Plusieurs revendications des syndicats
Les revendications des grévistes portent sur une augmentation des salaires, primes et indemnités, que l’administration chiffre à 12 milliards de fcfa par mois. Pourtant, Comilog représente plus de 25% des revenus miniers du Gabon, et le secteur a généré 812,5 milliards de fcfa en 2023, malgré une chute de 27% par rapport à 2022. Les employés estiment que leur part de ces revenus est insuffisante. « Nous demandons seulement notre juste part », déclaraient les syndicats, dénonçant une politique salariale inégale. Ces mêmes syndicats « ont été invités par le cabinet du Président de la République en vue de préparer la rencontre avec le Chef de l’État ». Ce qui prouve bien que la crise sociale s’est transformée en un enjeu national, nécessitant une médiation politique au plus haut niveau.
Respect des procédures établies
Dans le même temps, une lettre adressée aux syndicats et à la direction de Comilog par le ministre du travail, rappelait que « le respect des procédures établies est non seulement une obligation légale, mais également un impératif moral pour garantir un climat de paix sociale ». Il précisait aussi que « lorsqu’un processus de médiation est en cours, le déclenchement d’une grève est considéré comme illégal », conformément à l’article 393 du Code du Travail.

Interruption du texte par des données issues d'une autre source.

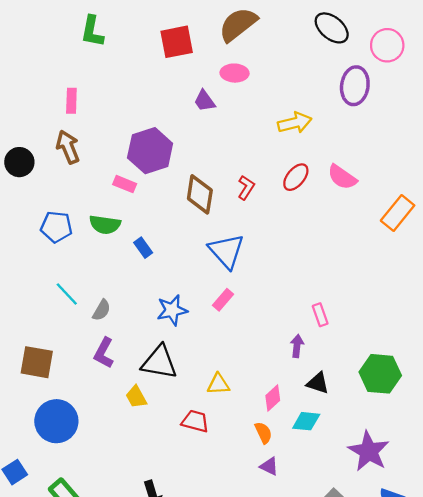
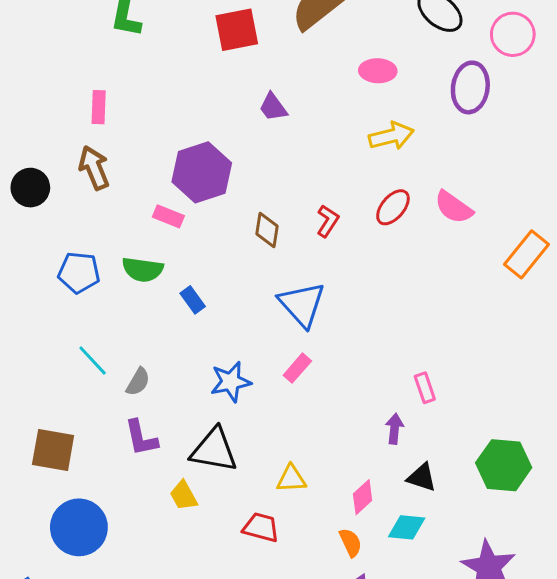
pink ellipse: (235, 73) -> (378, 71), moved
brown diamond: (200, 194) -> (267, 230), size x0.7
purple L-shape: (104, 353) -> (141, 438), turned -40

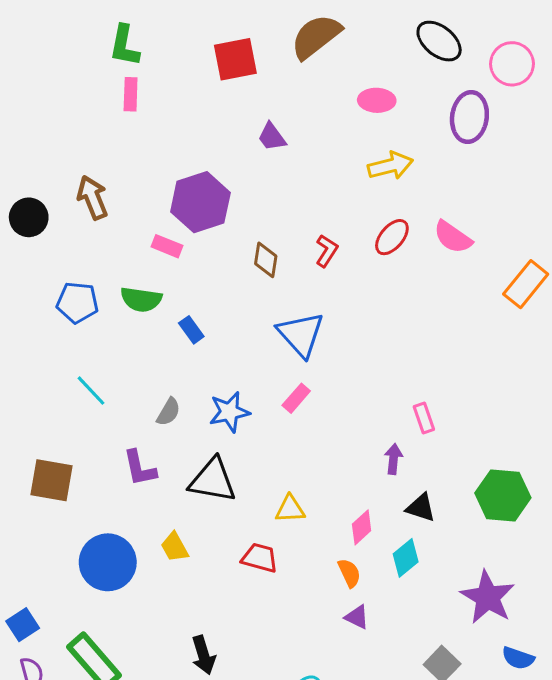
pink rectangle: (99, 107) -> (131, 94), moved
gray semicircle: (138, 382) -> (169, 412), moved
yellow trapezoid: (184, 496) -> (175, 547), moved
blue circle: (79, 527) -> (108, 562), moved
cyan diamond: (407, 527) -> (406, 558), turned -45

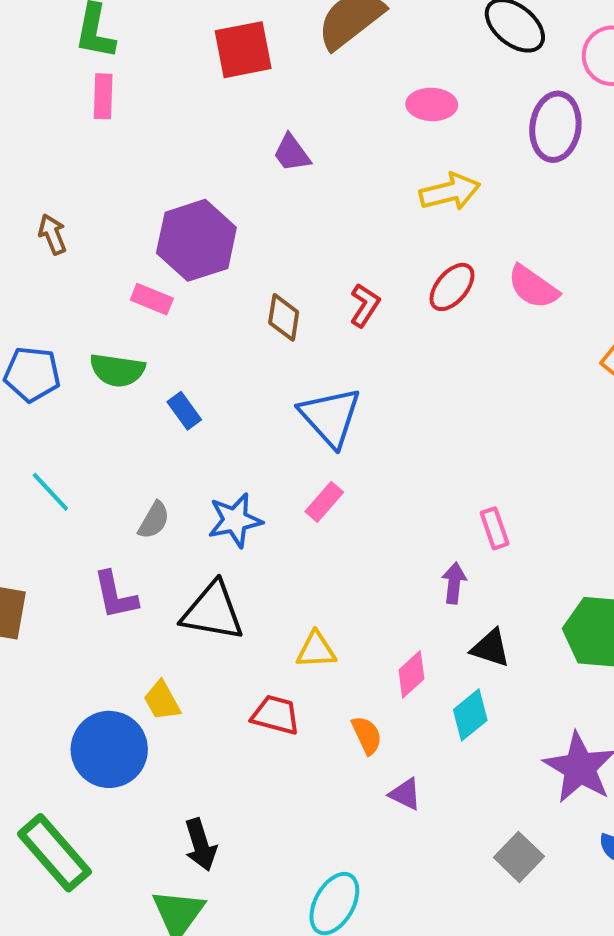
brown arrow: (93, 198) -> (52, 234), size x0.7
blue circle: (108, 562) -> (109, 749), moved
orange semicircle: (349, 573) -> (367, 735), moved

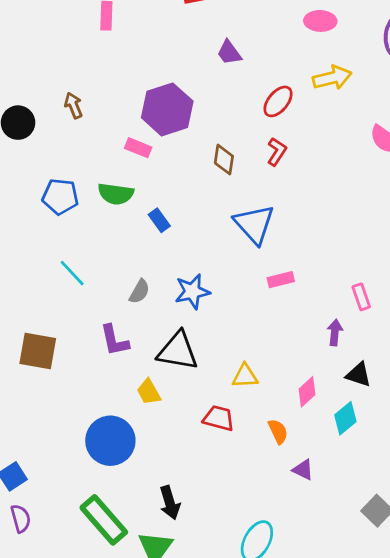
red ellipse: (452, 287) -> (278, 101), moved
pink rectangle: (324, 502) -> (281, 280), moved, turned 35
yellow trapezoid: (162, 701) -> (149, 392), moved
green rectangle: (54, 853) -> (104, 520), moved

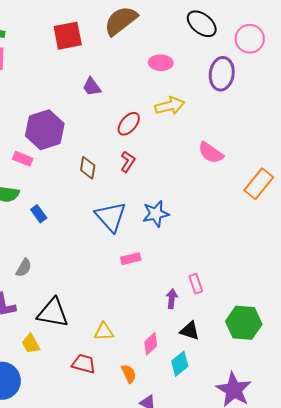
blue star: (192, 292) -> (156, 214), moved
pink rectangle: (361, 297) -> (196, 284), moved

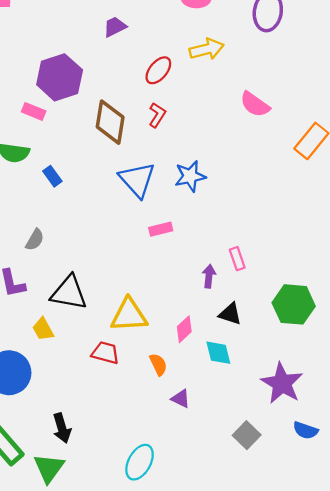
purple trapezoid: (92, 87) -> (115, 27), turned 100
brown diamond: (88, 168) -> (110, 122), size x1.6
yellow triangle: (104, 332) -> (129, 315), size x1.6
cyan diamond: (180, 364) -> (218, 353), turned -65

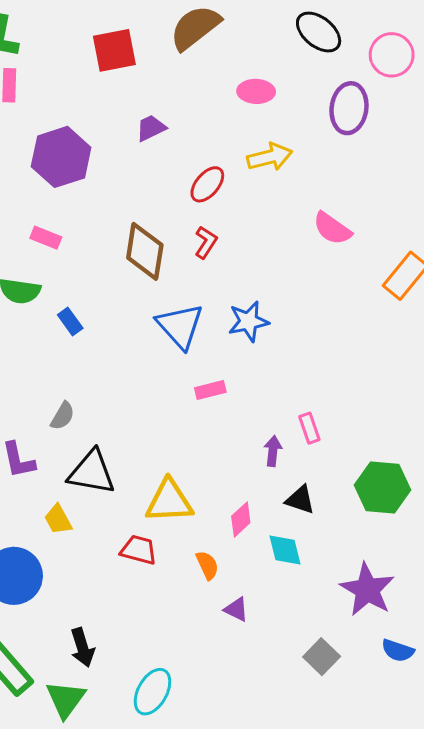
purple hexagon: (60, 77) -> (61, 157), moved
gray semicircle: (35, 240) -> (63, 416), moved
cyan ellipse: (140, 462) -> (152, 692), moved

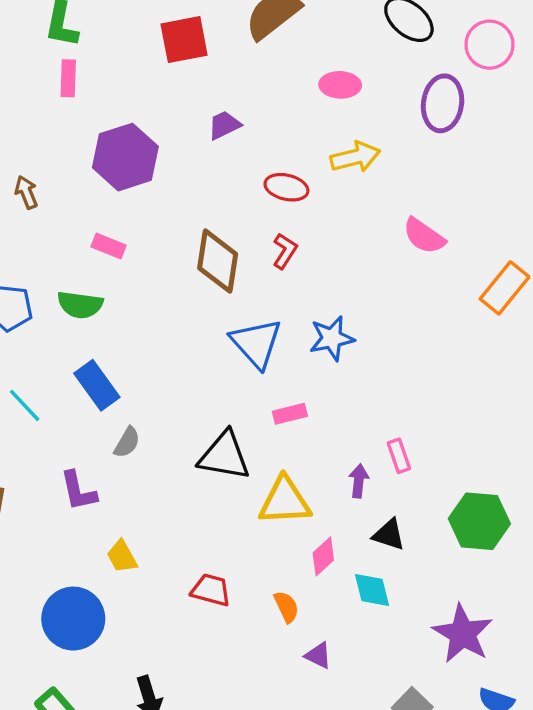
red ellipse: (207, 184) -> (286, 187), turned 63
blue rectangle: (70, 321) -> (97, 385), moved, size x1.6
black triangle: (92, 472) -> (224, 456), moved
yellow triangle: (169, 501) -> (285, 501), moved

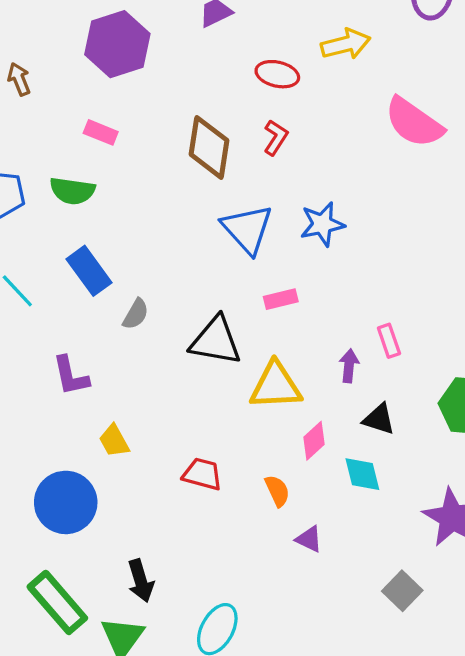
pink semicircle: (424, 236) -> (414, 122), size x1.4
gray semicircle: (127, 442) -> (136, 314), moved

Un courrier resté lettre morte, puisque du côté de la direction, Léod Paul Batolo, directeur général de Comilog, campe sur une position inflexible.
Il rappelait à travers son directeur de la communication, Aunel Loumba, que le salaire moyen brut atteint 955 000 fcfa, alors que le plus bas salaire est fixé à 345 000 fcfa, soit 102% de la moyenne du marché. Mais son refus de négocier sous pression n’a cessé d’alimenter la crise et fragilise son autorité, d’autant que l’intervention directe de Christel Bories, PDG d’Eramet en septembre 2024, avait été perçue comme une ingérence dans un dossier politique.
Un enjeu national
L’enjeu dépasse donc largement Comilog. Les finances publiques du Gabon dépendent fortement du secteur minier, qui représente une part essentielle des recettes fiscales. Une paralysie prolongée pourrait provoquer un manque à gagner de plusieurs dizaines de milliards de fcfa, aggravant les tensions budgétaires. En 2025, 81,5 milliards de fcfa d’impôts miniers sont attendus. Un mois de grève retire donc près de 7% de ces recettes à l’État. Par ailleurs, l’instabilité sociale pourrait décourager les investisseurs et remettre en question l’avenir des projets d’expansion de Comilog, pourtant essentiels pour maintenir le Gabon dans le jeu mondial du manganèse.